Among the features we would like to add are:

  • A bibliography of work on social ontology
  • News and a news archive about member activities, publications, etc.
  • A calendar to which members can add events relating to social ontology, conferences, workshops, etc.
  • A list of links to web related resources in social ontology

If you have any suggestions about what you'd like to see, please let me know at <ludwig@indiana.edu>.  

If you are not currently a member, we would like to invite you to join, or to renew your membership (you can also join or renew at the ENSO V conference).  Membership includes a discount for the conference fees for the ENSO conferences and the conferences in the Collective Intentionality series, voting rights at ISOS Assembly meetings, access to member only pages on the web site, and it helps to support the social ontology research community.  

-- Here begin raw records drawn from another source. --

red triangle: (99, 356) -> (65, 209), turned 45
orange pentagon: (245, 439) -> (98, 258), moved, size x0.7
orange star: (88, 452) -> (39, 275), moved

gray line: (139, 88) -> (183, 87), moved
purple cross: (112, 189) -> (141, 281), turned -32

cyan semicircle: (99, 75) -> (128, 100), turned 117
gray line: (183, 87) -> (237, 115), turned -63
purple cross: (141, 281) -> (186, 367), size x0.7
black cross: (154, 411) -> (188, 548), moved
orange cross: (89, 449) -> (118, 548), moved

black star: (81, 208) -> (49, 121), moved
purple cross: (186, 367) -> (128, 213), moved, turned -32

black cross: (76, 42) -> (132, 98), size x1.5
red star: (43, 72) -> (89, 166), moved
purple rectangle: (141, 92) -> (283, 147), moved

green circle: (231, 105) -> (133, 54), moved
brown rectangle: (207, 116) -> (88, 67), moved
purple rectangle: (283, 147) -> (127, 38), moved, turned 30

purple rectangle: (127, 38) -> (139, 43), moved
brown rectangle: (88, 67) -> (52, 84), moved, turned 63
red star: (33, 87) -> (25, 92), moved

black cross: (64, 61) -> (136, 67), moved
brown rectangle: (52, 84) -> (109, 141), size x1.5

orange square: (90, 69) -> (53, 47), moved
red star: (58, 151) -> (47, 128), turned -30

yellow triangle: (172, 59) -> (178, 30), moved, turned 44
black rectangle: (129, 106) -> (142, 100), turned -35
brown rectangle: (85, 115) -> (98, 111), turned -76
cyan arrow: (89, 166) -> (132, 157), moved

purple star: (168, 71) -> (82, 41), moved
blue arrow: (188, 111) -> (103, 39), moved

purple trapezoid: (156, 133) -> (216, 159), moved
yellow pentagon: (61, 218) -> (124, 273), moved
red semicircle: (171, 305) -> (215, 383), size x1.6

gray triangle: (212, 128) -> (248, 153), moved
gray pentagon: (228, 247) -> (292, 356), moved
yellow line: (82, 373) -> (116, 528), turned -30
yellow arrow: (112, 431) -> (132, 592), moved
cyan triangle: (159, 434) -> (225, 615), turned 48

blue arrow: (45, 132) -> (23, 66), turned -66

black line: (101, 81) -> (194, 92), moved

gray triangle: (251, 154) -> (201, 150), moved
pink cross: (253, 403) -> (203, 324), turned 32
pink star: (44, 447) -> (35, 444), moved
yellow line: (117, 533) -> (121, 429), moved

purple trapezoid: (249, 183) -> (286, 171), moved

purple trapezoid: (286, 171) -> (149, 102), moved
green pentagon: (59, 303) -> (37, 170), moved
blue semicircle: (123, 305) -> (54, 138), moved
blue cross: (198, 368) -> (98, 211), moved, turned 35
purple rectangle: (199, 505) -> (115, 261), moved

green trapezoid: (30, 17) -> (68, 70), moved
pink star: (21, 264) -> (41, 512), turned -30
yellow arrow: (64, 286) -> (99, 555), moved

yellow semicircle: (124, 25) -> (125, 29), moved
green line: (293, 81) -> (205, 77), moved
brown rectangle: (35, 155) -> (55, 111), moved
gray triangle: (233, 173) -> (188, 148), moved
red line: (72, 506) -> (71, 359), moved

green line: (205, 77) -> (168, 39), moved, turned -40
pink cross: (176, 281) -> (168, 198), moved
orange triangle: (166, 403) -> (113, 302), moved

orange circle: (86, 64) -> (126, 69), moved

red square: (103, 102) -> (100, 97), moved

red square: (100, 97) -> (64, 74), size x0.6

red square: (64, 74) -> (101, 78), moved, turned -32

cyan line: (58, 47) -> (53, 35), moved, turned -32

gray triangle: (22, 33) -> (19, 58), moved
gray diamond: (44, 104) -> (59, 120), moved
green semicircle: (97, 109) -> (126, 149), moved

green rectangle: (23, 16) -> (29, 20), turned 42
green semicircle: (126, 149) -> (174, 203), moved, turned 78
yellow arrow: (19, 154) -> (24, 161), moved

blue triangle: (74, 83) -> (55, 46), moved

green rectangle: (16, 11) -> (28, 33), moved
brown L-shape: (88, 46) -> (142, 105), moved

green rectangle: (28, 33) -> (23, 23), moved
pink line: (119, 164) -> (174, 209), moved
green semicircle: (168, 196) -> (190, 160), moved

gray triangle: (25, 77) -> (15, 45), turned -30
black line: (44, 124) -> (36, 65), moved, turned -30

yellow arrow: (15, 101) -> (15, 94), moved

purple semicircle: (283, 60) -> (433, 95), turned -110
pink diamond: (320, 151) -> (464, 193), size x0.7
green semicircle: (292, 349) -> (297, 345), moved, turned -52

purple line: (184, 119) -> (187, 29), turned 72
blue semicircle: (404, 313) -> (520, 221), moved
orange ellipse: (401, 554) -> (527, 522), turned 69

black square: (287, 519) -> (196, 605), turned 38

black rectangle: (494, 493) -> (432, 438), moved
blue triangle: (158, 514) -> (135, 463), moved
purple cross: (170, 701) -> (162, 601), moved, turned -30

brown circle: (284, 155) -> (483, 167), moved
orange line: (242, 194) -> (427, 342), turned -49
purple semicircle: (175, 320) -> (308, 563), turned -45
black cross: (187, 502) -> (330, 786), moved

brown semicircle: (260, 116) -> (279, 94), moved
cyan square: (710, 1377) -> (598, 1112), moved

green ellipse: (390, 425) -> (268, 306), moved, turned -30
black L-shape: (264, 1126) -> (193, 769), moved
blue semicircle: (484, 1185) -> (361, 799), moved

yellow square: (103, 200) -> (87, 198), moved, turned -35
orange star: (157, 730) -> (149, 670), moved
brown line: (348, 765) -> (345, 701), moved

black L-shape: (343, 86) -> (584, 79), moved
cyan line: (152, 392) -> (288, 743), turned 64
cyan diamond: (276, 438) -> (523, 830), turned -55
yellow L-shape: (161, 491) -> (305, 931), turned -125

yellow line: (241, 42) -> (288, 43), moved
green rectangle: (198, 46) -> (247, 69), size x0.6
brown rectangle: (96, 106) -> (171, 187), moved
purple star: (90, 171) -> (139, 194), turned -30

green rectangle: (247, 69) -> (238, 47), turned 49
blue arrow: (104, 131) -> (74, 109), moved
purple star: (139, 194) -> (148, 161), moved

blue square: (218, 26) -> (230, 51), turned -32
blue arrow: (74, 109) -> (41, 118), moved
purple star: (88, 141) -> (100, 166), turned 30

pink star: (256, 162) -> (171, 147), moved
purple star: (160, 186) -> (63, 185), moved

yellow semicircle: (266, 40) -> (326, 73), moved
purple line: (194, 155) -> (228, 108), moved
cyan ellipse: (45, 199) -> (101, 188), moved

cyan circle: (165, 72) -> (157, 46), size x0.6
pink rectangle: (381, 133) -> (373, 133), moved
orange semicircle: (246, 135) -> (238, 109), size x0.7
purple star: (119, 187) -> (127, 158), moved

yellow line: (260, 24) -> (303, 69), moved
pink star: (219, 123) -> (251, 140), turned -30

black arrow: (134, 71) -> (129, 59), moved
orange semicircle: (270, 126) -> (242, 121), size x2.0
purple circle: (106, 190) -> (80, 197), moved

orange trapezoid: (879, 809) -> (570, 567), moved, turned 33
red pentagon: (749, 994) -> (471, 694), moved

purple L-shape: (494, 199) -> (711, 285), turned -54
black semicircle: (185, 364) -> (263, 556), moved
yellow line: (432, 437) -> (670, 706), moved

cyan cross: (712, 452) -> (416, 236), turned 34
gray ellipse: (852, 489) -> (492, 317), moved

Minutes of Assembly and Steering Committee meetings are posted on the website on a members only page.

I list below some news about member prizes and publications related to their work in social ontology. If you have a new book yourself, or know of new books published by members, or books that would be of interest to members, or other news a general interest to members, please write to let me know.

A list of the officers of ISOS included at the "Contact Us" tab on the website.

All the best,

Kirk Ludwig
President

International Social Ontology Society

ludwig@indiana.edu


ISOS Member News

Brian Epstein's 2015 book The Ant Trap: Rebuilding the Foundations of the Social Sciences (OUP) won the 2016 Lakatos Award for "an outstanding contribution to the philosophy of science," and the American Philosophical Association's 2016 Gittler Award for "for an outstanding scholarly contribution in the field of the philosophy of one or more of the social sciences."  

A new volume of critical essays on Raimo Tuomela'swork with his replies, edited by Gerhard Preyer and Georg Peter (eds.) has just been published, Social Ontology and Collective Intentionality by Springer (2017).

Kirk Ludwig published  From Individual to Plural Agency: Collective Action 1 (OUP Dec. 13, 2016).  A second volume titled From Plural to Institutional Agency: Collective Action 2, is due out in fall 2017.  

Alessandro Salice and Hans Bernhard Schmid(eds.) The Phenomenological Approach to Social Reality: History, Concepts, Problems (Springer 2016).

Sara Rachel ChantFrank Hindriks, and Gerhard Preyer(eds.), From Individual to Collective Intentionality (OUP 2014).



Raimo Tuomela has published Social Ontology: Collective Intentionality and Group Agents (OUP 2013). Social Ontology and Collective Intentionality above focuses on this book.

Hans Bernhard Schmid, Daniel Sirtes, Marcel Weber (eds.) Collective Epistemology (De Gruyter 2013)



K. Michaelian and J. Sutton, eds. 2013. Distributed Cognition and Memory Research. Special issue. Review of Philosophy and Psychology 4(1).

"International Social Ontology Society" is registered as a non-profit organization in Austria.